Please count the lines of the data that contain "Indonesia" and state only the total.

....

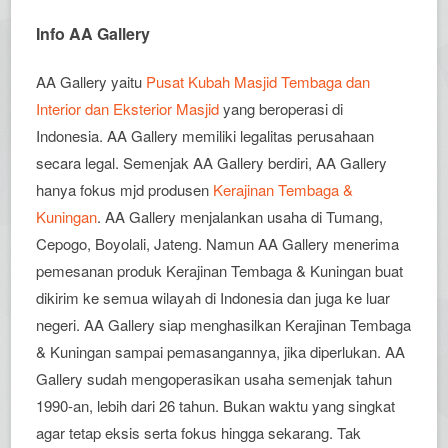
Info AA Gallery
AA Gallery yaitu
Pusat Kubah Masjid Tembaga dan
Interior dan Eksterior Masjid
yang beroperasi di
Indonesia. AA Gallery memiliki legalitas perusahaan
secara legal. Semenjak AA Gallery berdiri, AA Gallery
hanya fokus mjd produsen
Kerajinan Tembaga &
Kuningan
. AA Gallery menjalankan usaha di Tumang,
Cepogo, Boyolali, Jateng. Namun AA Gallery menerima
pemesanan produk Kerajinan Tembaga & Kuningan buat
dikirim ke semua wilayah di Indonesia dan juga ke luar
negeri. AA Gallery siap menghasilkan Kerajinan Tembaga
& Kuningan sampai pemasangannya, jika diperlukan. AA
Gallery sudah mengoperasikan usaha semenjak tahun
1990-an, lebih dari 26 tahun. Bukan waktu yang singkat
agar tetap eksis serta fokus hingga sekarang. Tak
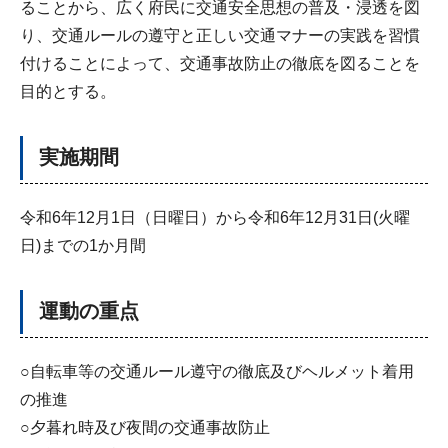
ることから、広く府民に交通安全思想の普及・浸透を図
り、交通ルールの遵守と正しい交通マナーの実践を習慣
付けることによって、交通事故防止の徹底を図ることを
目的とする。
実施期間
令和6年12月1日（日曜日）から令和6年12月31日(火曜
日)までの1か月間
運動の重点
○自転車等の交通ルール遵守の徹底及びヘルメット着用
の推進
○夕暮れ時及び夜間の交通事故防止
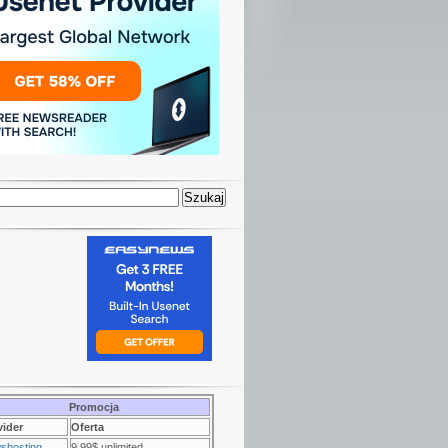
Promocja
vider
Oferta
shosting
9.99$ unlimited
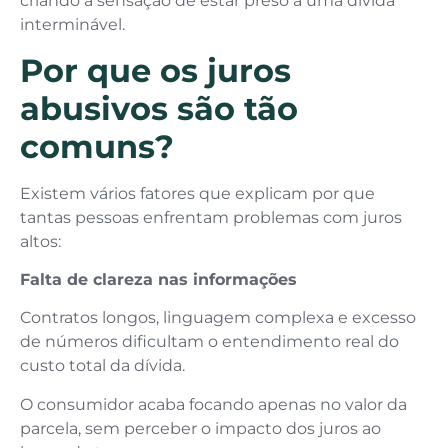
criando a sensação de estar preso a uma dívida
interminável.
Por que os juros
abusivos são tão
comuns?
Existem vários fatores que explicam por que
tantas pessoas enfrentam problemas com juros
altos:
Falta de clareza nas informações
Contratos longos, linguagem complexa e excesso
de números dificultam o entendimento real do
custo total da dívida.
O consumidor acaba focando apenas no valor da
parcela, sem perceber o impacto dos juros ao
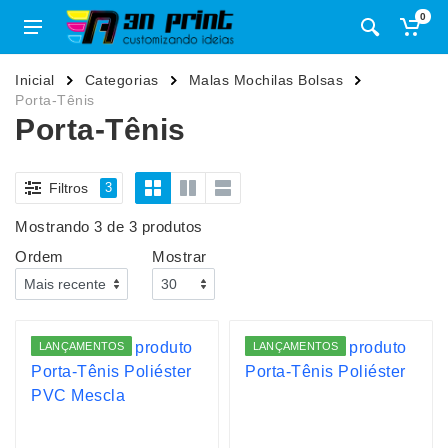
0
Inicial
Categorias
Malas Mochilas Bolsas
Porta-Tênis
Porta-Tênis
Filtros
3
Mostrando 3 de 3 produtos
Ordem
Mostrar
LANÇAMENTOS
LANÇAMENTOS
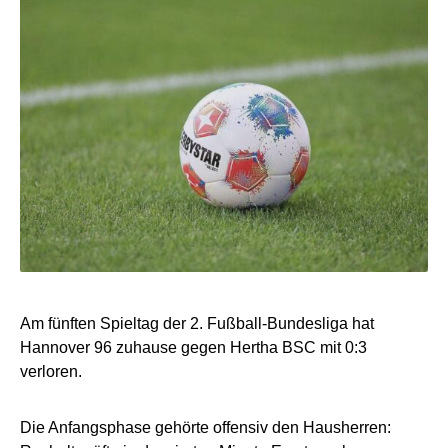
Am fünften Spieltag der 2. Fußball-Bundesliga hat
Hannover 96 zuhause gegen Hertha BSC mit 0:3
verloren.
Die Anfangsphase gehörte offensiv den Hausherren:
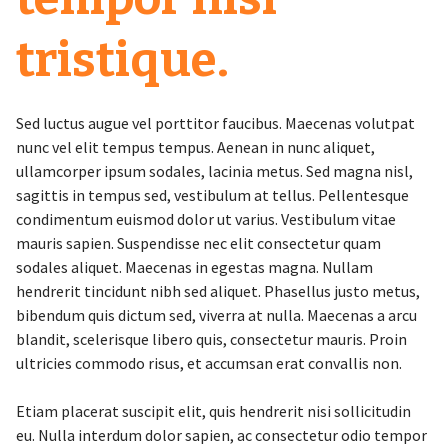
tristique.
Sed luctus augue vel porttitor faucibus. Maecenas volutpat
nunc vel elit tempus tempus. Aenean in nunc aliquet,
ullamcorper ipsum sodales, lacinia metus. Sed magna nisl,
sagittis in tempus sed, vestibulum at tellus. Pellentesque
condimentum euismod dolor ut varius. Vestibulum vitae
mauris sapien. Suspendisse nec elit consectetur quam
sodales aliquet. Maecenas in egestas magna. Nullam
hendrerit tincidunt nibh sed aliquet. Phasellus justo metus,
bibendum quis dictum sed, viverra at nulla. Maecenas a arcu
blandit, scelerisque libero quis, consectetur mauris. Proin
ultricies commodo risus, et accumsan erat convallis non.
Etiam placerat suscipit elit, quis hendrerit nisi sollicitudin
eu. Nulla interdum dolor sapien, ac consectetur odio tempor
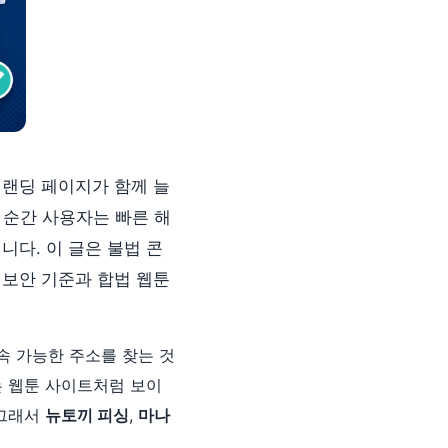
 랜딩 페이지가 함께 늘
는 순간 사용자는 빠른 해
니다. 이 글은 불법 콘
 보안 기준과 합법 웹툰
속 가능한 주소를 찾는 것
는 웹툰 사이트처럼 보이
 그래서
뉴토끼 피싱
,
마나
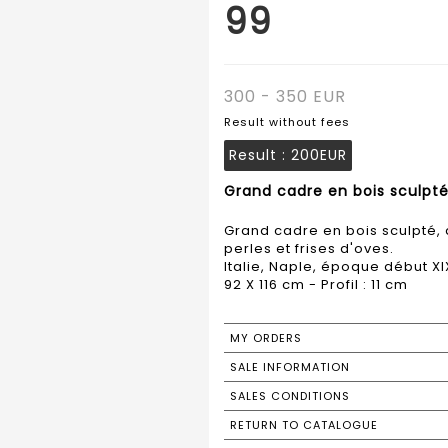
99
300 - 350 EUR
Result without fees
Result :
200EUR
Grand cadre en bois sculpté,
Grand cadre en bois sculpté, 
perles et frises d'oves.
Italie, Naple, époque début 
MY ORDERS
SALE INFORMATION
SALES CONDITIONS
RETURN TO CATALOGUE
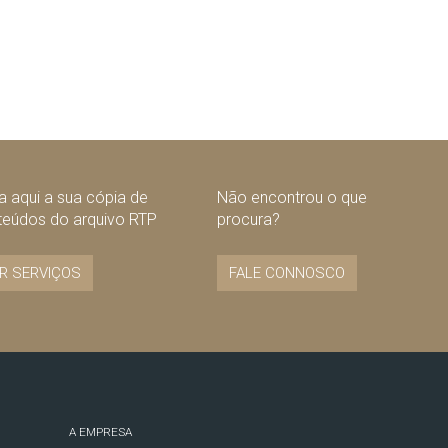
 aqui a sua cópia de
Não encontrou o que
teúdos do arquivo RTP
procura?
R SERVIÇOS
FALE CONNOSCO
A EMPRESA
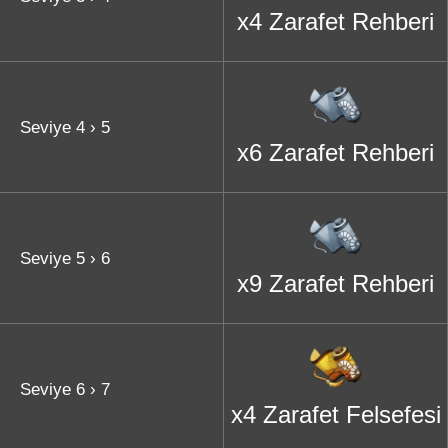
x4 Zarafet Rehberi
Seviye 4 › 5
x6 Zarafet Rehberi
Seviye 5 › 6
x9 Zarafet Rehberi
Seviye 6 › 7
x4 Zarafet Felsefesi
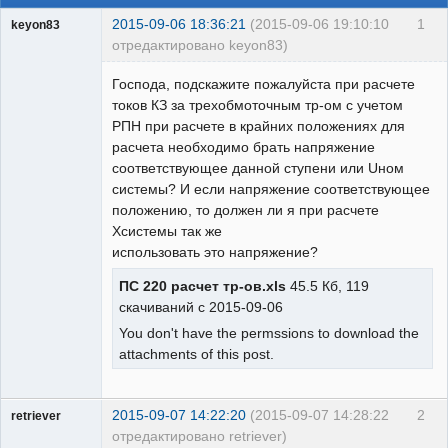
2015-09-06 18:36:21
(2015-09-06 19:10:10
1
keyon83
отредактировано keyon83)
Пользователь
Господа, подскажите пожалуйста при расчете
Неактивен
токов КЗ за трехобмоточным тр-ом с учетом
РПН при расчете в крайних положениях для
расчета необходимо брать напряжение
соответствующее данной ступени или Uном
системы? И если напряжение соответствующее
положению, то должен ли я при расчете
Хсистемы так же
использовать это напряжение?
ПС 220 расчет тр-ов.xls
45.5 Кб, 119
скачиваний с 2015-09-06
You don't have the permssions to download the
attachments of this post.
2015-09-07 14:22:20
(2015-09-07 14:28:22
2
retriever
отредактировано retriever)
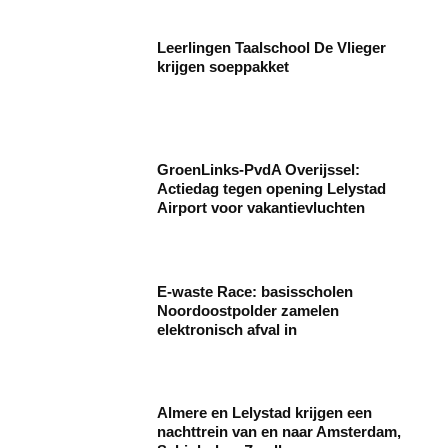
Leerlingen Taalschool De Vlieger
krijgen soeppakket
GroenLinks-PvdA Overijssel:
Actiedag tegen opening Lelystad
Airport voor vakantievluchten
E-waste Race: basisscholen
Noordoostpolder zamelen
elektronisch afval in
Almere en Lelystad krijgen een
nachttrein van en naar Amsterdam,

....

== Response to the exercise ==
2